→ **EXERCISE INSTRUCTIONS**
Among the entries that follow, find the lines containing the string "Jardim" and copy them.

[Page images and extracted text]
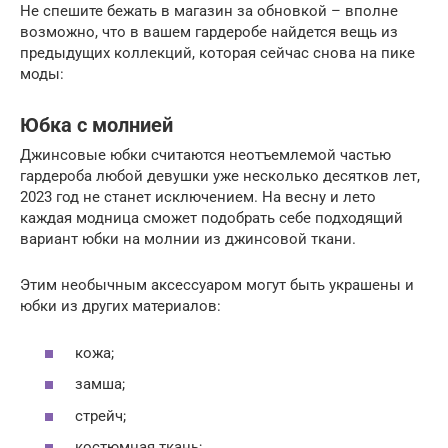
Не спешите бежать в магазин за обновкой – вполне
возможно, что в вашем гардеробе найдется вещь из
предыдущих коллекций, которая сейчас снова на пике
моды:
Юбка с молнией
Джинсовые юбки считаются неотъемлемой частью
гардероба любой девушки уже несколько десятков лет,
2023 год не станет исключением. На весну и лето
каждая модница сможет подобрать себе подходящий
вариант юбки на молнии из джинсовой ткани.
Этим необычным аксессуаром могут быть украшены и
юбки из других материалов:
кожа;
замша;
стрейч;
костюмная ткань;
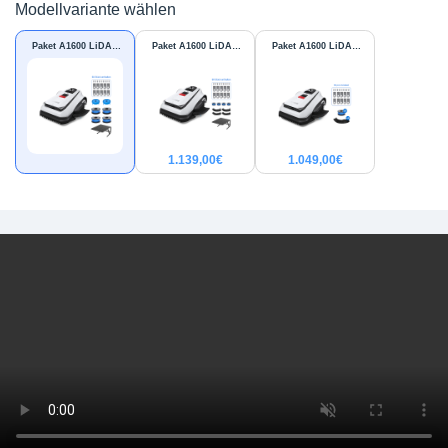
Modellvariante wählen
Paket A1600 LiDAR
Paket A1600 LiDAR
Paket A1600 LiDAR
PRO Care Kit
PRO
PRO
1.139,00
€
1.049,00
€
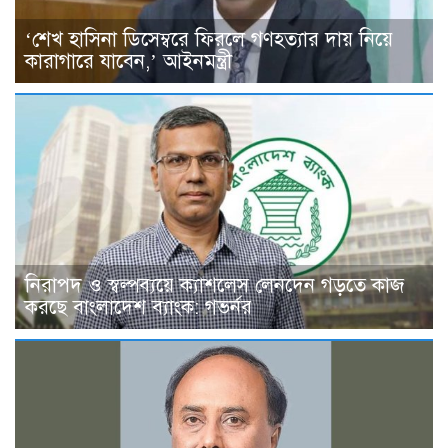
‘শেখ হাসিনা ডিসেম্বরে ফিরলে গণহত্যার দায় নিয়ে
কারাগারে যাবেন,’ আইনমন্ত্রী
নিরাপদ ও স্বল্পব্যয়ে ক্যাশলেস লেনদেন গড়তে কাজ
করছে বাংলাদেশ ব্যাংক: গভর্নর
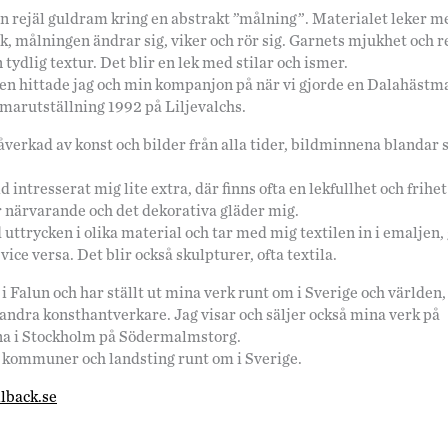
 en rejäl guldram kring en abstrakt ”målning”. Materialet leker 
, målningen ändrar sig, viker och rör sig. Garnets mjukhet och r
 tydlig textur. Det blir en lek med stilar och ismer.
en hittade jag och min kompanjon på när vi gjorde en Dalahästmat
arutställning 1992 på Liljevalchs.
påverkad av konst och bilder från alla tider, bildminnena blandar
d intresserat mig lite extra, där finns ofta en lekfullhet och frihe
r närvarande och det dekorativa gläder mig.
uttrycken i olika material och tar med mig textilen in i emaljen, g
ice versa. Det blir också skulpturer, ofta textila.
 i Falun och har ställt ut mina verk runt om i Sverige och världen,
ndra konsthantverkare. Jag visar och säljer också mina verk på
a i Stockholm på Södermalmstorg.
kommuner och landsting runt om i Sverige.
llback.se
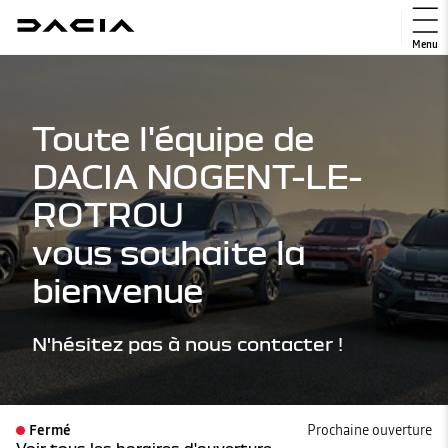
Menu
Toute l'équipe de
DACIA NOGENT-LE-
ROTROU
vous souhaite la
bienvenue
N'hésitez pas à nous contacter !
Fermé
Prochaine ouverture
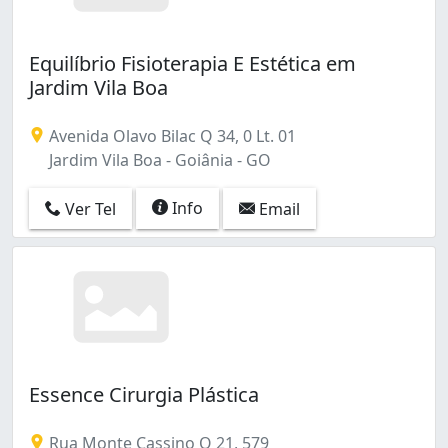
Equilíbrio Fisioterapia E Estética em
Jardim Vila Boa
Avenida Olavo Bilac Q 34, 0 Lt. 01
Jardim Vila Boa - Goiânia - GO
Info
Ver Tel
Email
Essence Cirurgia Plástica
Rua Monte Cassino Q 21, 579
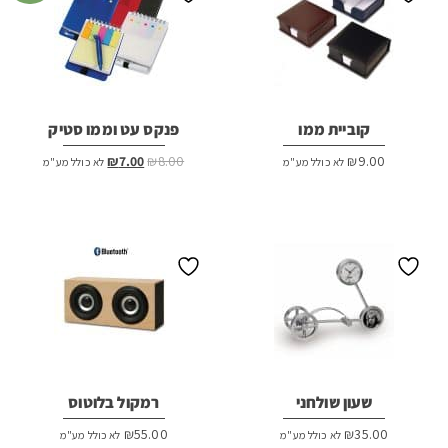
קוביית ממו
פנקס עט וממו סטיק
המחיר
המחיר
₪
7.00
₪
8.00
₪
9.00
לא כולל מע"מ
לא כולל מע"מ
המקורי
הנוכחי
היה:
הוא:
₪7.00.
₪8.00.
שעון שולחני
רמקול בלוטוס
₪
55.00
₪
35.00
לא כולל מע"מ
לא כולל מע"מ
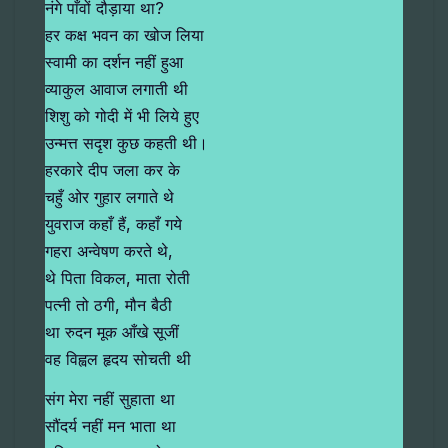
नंगे पाँवों दौड़ाया था?
हर कक्ष भवन का खोज लिया
स्वामी का दर्शन नहीं हुआ
व्याकुल आवाज लगाती थी
शिशु को गोदी में भी लिये हुए
उन्मत्त सदृश कुछ कहती थी।
हरकारे दीप जला कर के
चहुँ ओर गुहार लगाते थे
युवराज कहाँ हैं, कहाँ गये
गहरा अन्वेषण करते थे,
थे पिता विकल, माता रोती
पत्नी तो ठगी, मौन बैठी
था रुदन मूक आँखे सूजीं
वह विह्वल हृदय सोचती थी
संग मेरा नहीं सुहाता था
सौंदर्य नहीं मन भाता था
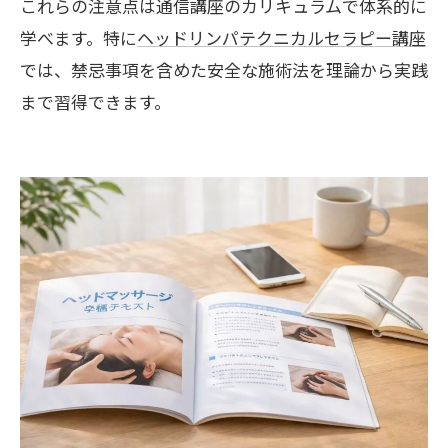
これらの注意点は通信講座のカリキュラムで体系的に
学べます。特に
ヘッドリンパテクニカルセラピー講座
では、禁忌事項を含めた安全な施術法を理論から実践
まで習得できます。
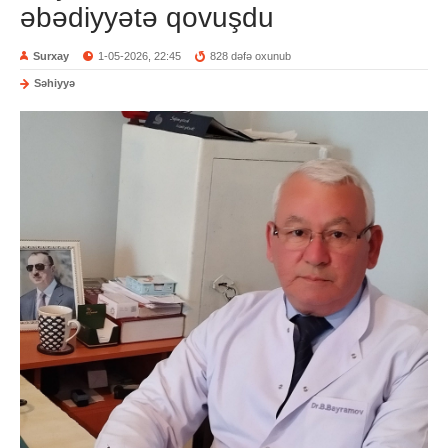
əbədiyyətə qovuşdu
Surxay
1-05-2026, 22:45
828 dəfə oxunub
Səhiyyə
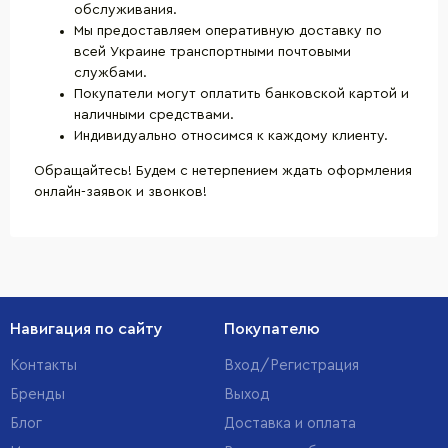
обслуживания.
Мы предоставляем оперативную доставку по
всей Украине транспортными почтовыми
службами.
Покупатели могут оплатить банковской картой и
наличными средствами.
Индивидуально относимся к каждому клиенту.
Обращайтесь! Будем с нетерпением ждать оформления
онлайн-заявок и звонков!
Навигация по сайту
Покупателю
Контакты
Вход/Регистрация
Бренды
Выход
Блог
Доставка и оплата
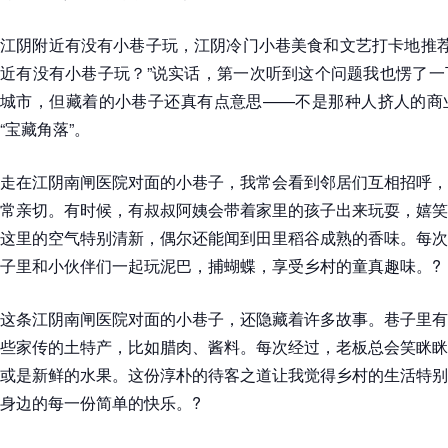
江阴附近有没有小巷子玩，江阴冷门小巷美食和文艺打卡地推荐
近有没有小巷子玩？”说实话，第一次听到这个问题我也愣了一
城市，但藏着的小巷子还真有点意思——不是那种人挤人的商
“宝藏角落”。
走在江阴南闸医院对面的小巷子，我常会看到邻居们互相招呼，
常亲切。有时候，有叔叔阿姨会带着家里的孩子出来玩耍，嬉笑
这里的空气特别清新，偶尔还能闻到田里稻谷成熟的香味。每次
子里和小伙伴们一起玩泥巴，捕蝴蝶，享受乡村的童真趣味。?
这条江阴南闸医院对面的小巷子，还隐藏着许多故事。巷子里有
些家传的土特产，比如腊肉、酱料。每次经过，老板总会笑眯眯
或是新鲜的水果。这份淳朴的待客之道让我觉得乡村的生活特别
身边的每一份简单的快乐。?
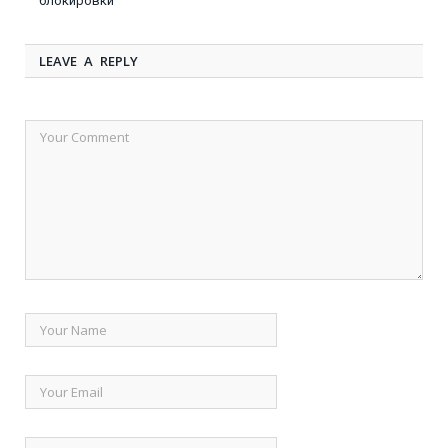
блокировки
LEAVE A REPLY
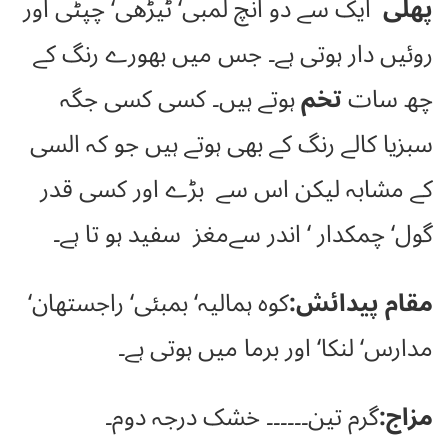
پھلی
ایک سے دو انچ لمبی‘ ٹیڑھی‘ چپٹی اور
روئیں دار ہوتی ہے۔ جس میں بھورے رنگ کے
چھ سات
تخم
ہوتے ہیں۔ کسی کسی جگہ
سبزیا کالے رنگ کے بھی ہوتے ہیں جو کہ السی
کے مشابہ لیکن اس سے بڑے اور کسی قدر
گول‘ چمکدار ‘ اندر سےمغز سفید ہو تا ہے۔
مقام پیدائش:
کوہ ہمالیہ‘ بمبئی‘ راجستھان‘
مدارس‘ لنکا‘ اور برما میں ہوتی ہے۔
مزاج:
گرم تین۔۔۔۔۔۔ خشک درجہ دوم۔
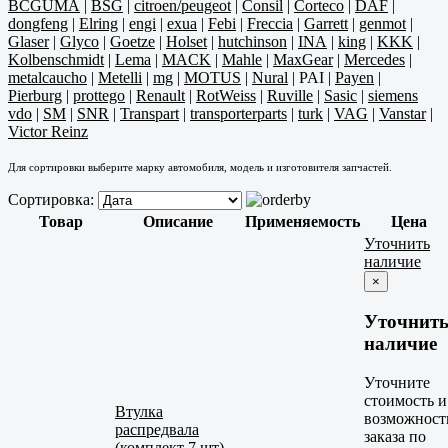
BCGUMA
|
BSG
|
citroen/peugeot
|
Consil
|
Corteco
|
DAF
|
dongfeng
|
Elring
|
engi
|
exua
|
Febi
|
Freccia
|
Garrett
|
genmot
|
Glaser
|
Glyco
|
Goetze
|
Holset
|
hutchinson
|
INA
|
king
|
KKK
|
Kolbenschmidt
|
Lema
|
MACK
|
Mahle
|
MaxGear
|
Mercedes
|
metalcaucho
|
Metelli
|
mg
|
MOTUS
|
Nural
|
PAI
|
Payen
|
Pierburg
|
prottego
|
Renault
|
RotWeiss
|
Ruville
|
Sasic
|
siemens
vdo
|
SM
|
SNR
|
Transpart
|
transporterparts
|
turk
|
VAG
|
Vanstar
|
Victor Reinz
Для сортировки выберите марку автомобиля, модель и изготовителя запчастей.
Сортировка:
Товар
Описание
Применяемость
Цена
Уточнить
наличие
×
Уточнит
наличие
Уточните
стоимость и
Втулка
возможност
распредвала
заказа по
(комплект 7 шт)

→ **COMPLETED EXERCISE**
Jardim Vila Boa
Jardim Vila Boa - Goiânia - GO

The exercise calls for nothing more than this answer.